## PROBLEM
From the line with "pre objednávky od 99 €" through the line with "pre stálych zákazníkov", repeat the entries verbatim, both end lines included, and add nothing.

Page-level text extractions
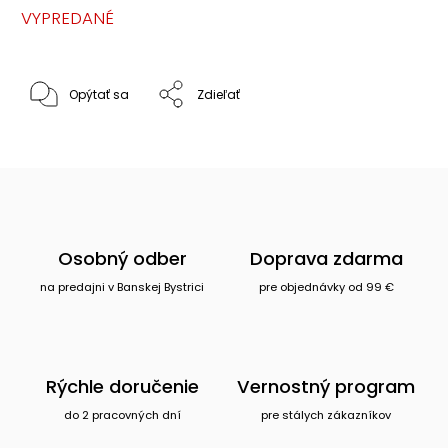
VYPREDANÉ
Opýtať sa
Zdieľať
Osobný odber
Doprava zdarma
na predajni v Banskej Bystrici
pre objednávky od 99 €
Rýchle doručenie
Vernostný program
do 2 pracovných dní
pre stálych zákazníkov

* * *

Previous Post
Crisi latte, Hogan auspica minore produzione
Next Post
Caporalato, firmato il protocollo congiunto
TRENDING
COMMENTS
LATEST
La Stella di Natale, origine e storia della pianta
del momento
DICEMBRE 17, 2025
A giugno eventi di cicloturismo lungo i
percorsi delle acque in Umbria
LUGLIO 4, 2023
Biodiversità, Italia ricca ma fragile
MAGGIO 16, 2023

## RESULT OF THIS TASK
pre objednávky od 99 €
Rýchle doručenie
Vernostný program
do 2 pracovných dní
pre stálych zákazníkov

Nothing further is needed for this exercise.